Jewish journalism in the ottoman empire and modern Turkey - Gad Nassi (éditeur)

En anglais. 2001 Journalisme juif et maisons d’édition dans l’Empire ottoman et la Turquie moderne. 36 pages de reproductions typographiques. Isis Press. Semsibey Sokak 10. Beylerbeyi - Istambul 81210 Turquie
Tél. 90 21 63 21 38 51 Fax 90 21 63 21 86 66  -  E-mail : isis@turk.net 167 pages.  -  ISBN 975-428-149-1
(voir en page 20)

Les deux maîtres d’œuvre de ce travail sont Gad Nassi et Rifat N. Bali, lesquels nous sont bien connus par l’énergie qu’ils déploient pour la défense et la promotion de notre culture. Les autres participants seront nommés plus avant.

Dans une certaine mesure, ce livre complète et recouvre partiellement celui de Rafaël Frezis que nous avions analysé dans notre livraison n° 37 en page 10 : “La Presse juive en Grèce”  tant il est vrai que, dans le cas de Salonique, turque jusqu’en fin de 1912 puis grecque, les publications juives ont souvent transcendé le clivage national.

Nous sommes prévenus dès la préface par Rifat N. Bali de l’état d’esprit qui a présidé à l’élaboration de cet ouvrage : aucun bilan ni réflexion sur notre culture judéo-espagnole ne sont possibles sans l’examen attentif de la Presse et de l’imprimerie dans les territoires et aux époques considérés. Les énumérations sont forcément incomplètes et les auteurs se souhaitent des successeurs.

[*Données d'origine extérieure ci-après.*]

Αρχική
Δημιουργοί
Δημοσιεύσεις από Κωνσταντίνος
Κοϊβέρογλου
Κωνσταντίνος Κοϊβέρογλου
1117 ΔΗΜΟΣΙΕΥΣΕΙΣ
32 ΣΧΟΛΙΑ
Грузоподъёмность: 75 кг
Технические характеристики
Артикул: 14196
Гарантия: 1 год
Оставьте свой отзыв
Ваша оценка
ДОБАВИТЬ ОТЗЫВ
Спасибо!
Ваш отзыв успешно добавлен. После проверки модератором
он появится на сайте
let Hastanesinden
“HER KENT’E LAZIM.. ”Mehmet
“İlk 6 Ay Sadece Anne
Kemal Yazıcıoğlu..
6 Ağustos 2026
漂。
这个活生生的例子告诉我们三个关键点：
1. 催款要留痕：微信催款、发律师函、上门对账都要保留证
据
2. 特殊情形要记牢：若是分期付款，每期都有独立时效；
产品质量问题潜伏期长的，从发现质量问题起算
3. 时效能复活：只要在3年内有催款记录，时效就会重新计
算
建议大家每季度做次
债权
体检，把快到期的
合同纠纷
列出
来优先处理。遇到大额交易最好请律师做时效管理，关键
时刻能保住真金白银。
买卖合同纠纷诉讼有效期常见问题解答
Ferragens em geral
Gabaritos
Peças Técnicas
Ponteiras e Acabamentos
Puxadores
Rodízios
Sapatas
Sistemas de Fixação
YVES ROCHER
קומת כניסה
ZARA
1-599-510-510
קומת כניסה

Avner Lévy examine les parutions en ordre chronologique depuis La Buena Esperansa de Raphaël Uziel à Smyrne vers 1842-43, dont il ne reste aucun exemplaire connu. C’est après 1850 que d’autres journaux apparaissent dans plusieurs villes, dont Constantinople bien entendu.

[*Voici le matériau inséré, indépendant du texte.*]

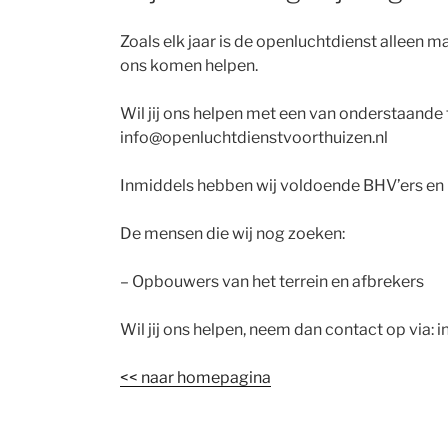
Zoals elk jaar is de openluchtdienst alleen ma
ons komen helpen.
Wil jij ons helpen met een van onderstaande 
info@openluchtdienstvoorthuizen.nl
Inmiddels hebben wij voldoende BHV’ers en 
De mensen die wij nog zoeken:
– Opbouwers van het terrein en afbrekers
Wil jij ons helpen, neem dan contact op via:
<< naar homepagina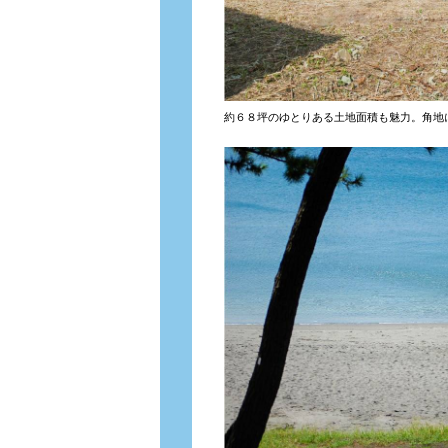
約６８坪のゆとりある土地面積も魅力。角地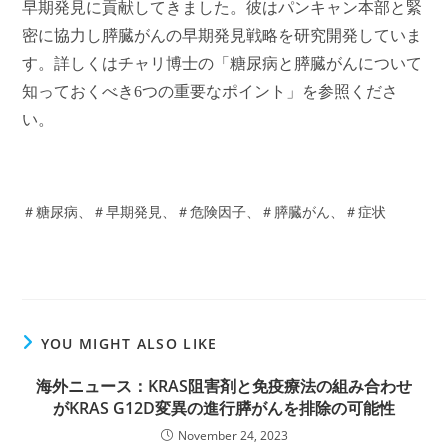
早期発見に貢献してきました。彼はパンキャン本部と緊
密に協力し膵臓がんの早期発見戦略を研究開発していま
す。詳しくはチャリ博士の「糖尿病と膵臓がんについて
知っておくべき6つの重要なポイント」を参照くださ
い。
＃糖尿病、＃早期発見、＃危険因子、＃膵臓がん、＃症状
YOU MIGHT ALSO LIKE
海外ニュース：KRAS阻害剤と免疫療法の組み合わせ
がKRAS G12D変異の進行膵がんを排除の可能性
November 24, 2023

L’auteur observe qu’une distribution assurée par abonnement de 150 exemplaires constitue le strict minimum pour assurer le précaire équilibre financier d’un journal. Mais tous n’y parviennent pas!

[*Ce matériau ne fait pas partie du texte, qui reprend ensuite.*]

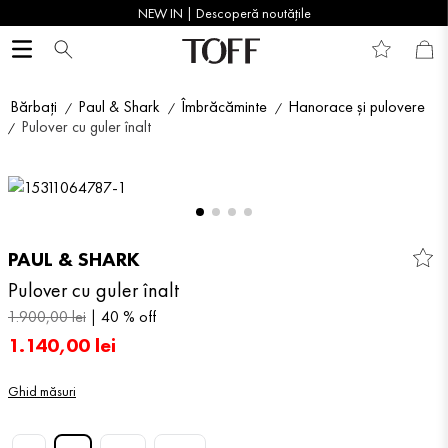
NEW IN | Descoperă noutățile
Bărbați
Paul & Shark
Îmbrăcăminte
Hanorace și pulovere
Pulover cu guler înalt
PAUL & SHARK
Pulover cu guler înalt
1
.
900
,
00
lei
40 %
off
1
.
140
,
00
lei
Ghid măsuri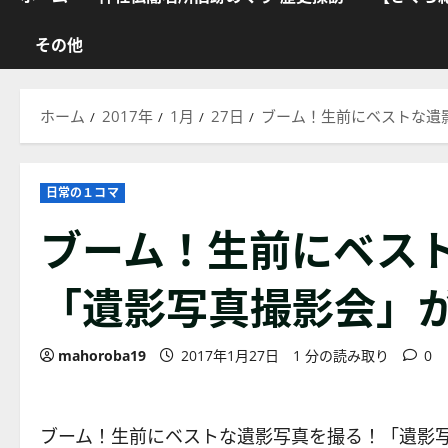
その他
ホーム
2017年
1月
27日
ブーム！生前にベストな遺
日常の１コマ
ブーム！生前にベス
「遺影写真撮影会」
mahoroba19
2017年1月27日
1 分の読み取り
0
ブーム！生前にベストな遺影写真を撮る！「遺影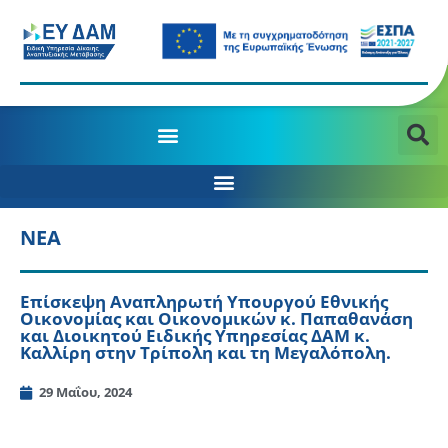
ΝΕΑ
Επίσκεψη Αναπληρωτή Υπουργού Εθνικής
Οικονομίας και Οικονομικών κ. Παπαθανάση
και Διοικητού Ειδικής Υπηρεσίας ΔΑΜ κ.
Καλλίρη στην Τρίπολη και τη Μεγαλόπολη.
29 Μαΐου, 2024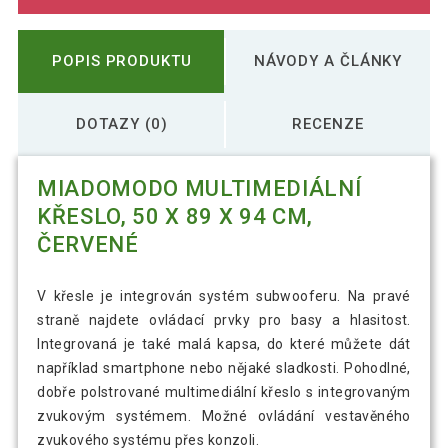
POPIS PRODUKTU
NÁVODY A ČLÁNKY
DOTAZY (0)
RECENZE
MIADOMODO MULTIMEDIÁLNÍ
KŘESLO, 50 X 89 X 94 CM,
ČERVENÉ
V křesle je integrován systém subwooferu. Na pravé
straně najdete ovládací prvky pro basy a hlasitost.
Integrovaná je také malá kapsa, do které můžete dát
například smartphone nebo nějaké sladkosti. Pohodlné,
dobře polstrované multimediální křeslo s integrovaným
zvukovým systémem. Možné ovládání vestavěného
zvukového systému přes konzoli.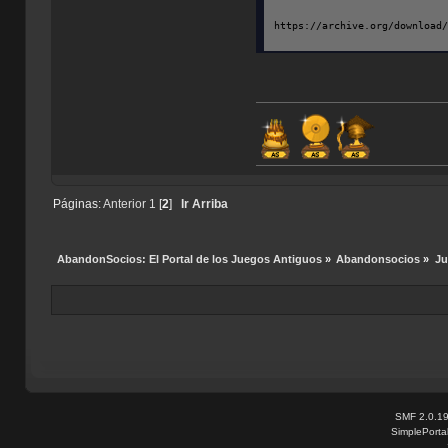
https://archive.org/download
Páginas:
Anterior
1
[
2
]
Ir Arriba
AbandonSocios: El Portal de los Juegos Antiguos
»
Abandonsocios
»
Ju
SMF 2.0.1
SimplePorta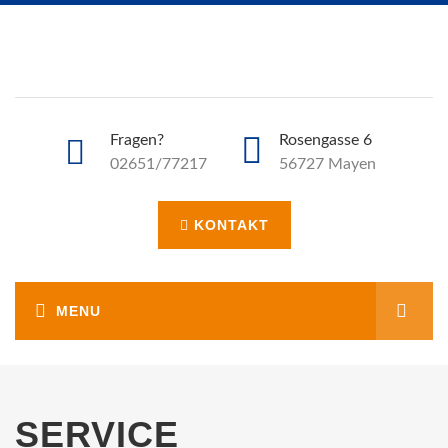
Fragen?
Rosengasse 6
02651/77217
56727 Mayen
KONTAKT
SERVICE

Les premières feuilles durables voient le jour dans la grande période 1910-1914 après l’abolition de la censure par les Jeunes Turcs. La grande période est 1922-1948, avec la quasi-disparition à cette date de la Presse juive, avant que les avancées de la démocratie en Turquie en permettent le redémarrage (À la période faste, le plus célèbre journal, El Tyempo vivait avec 100 abonnements!).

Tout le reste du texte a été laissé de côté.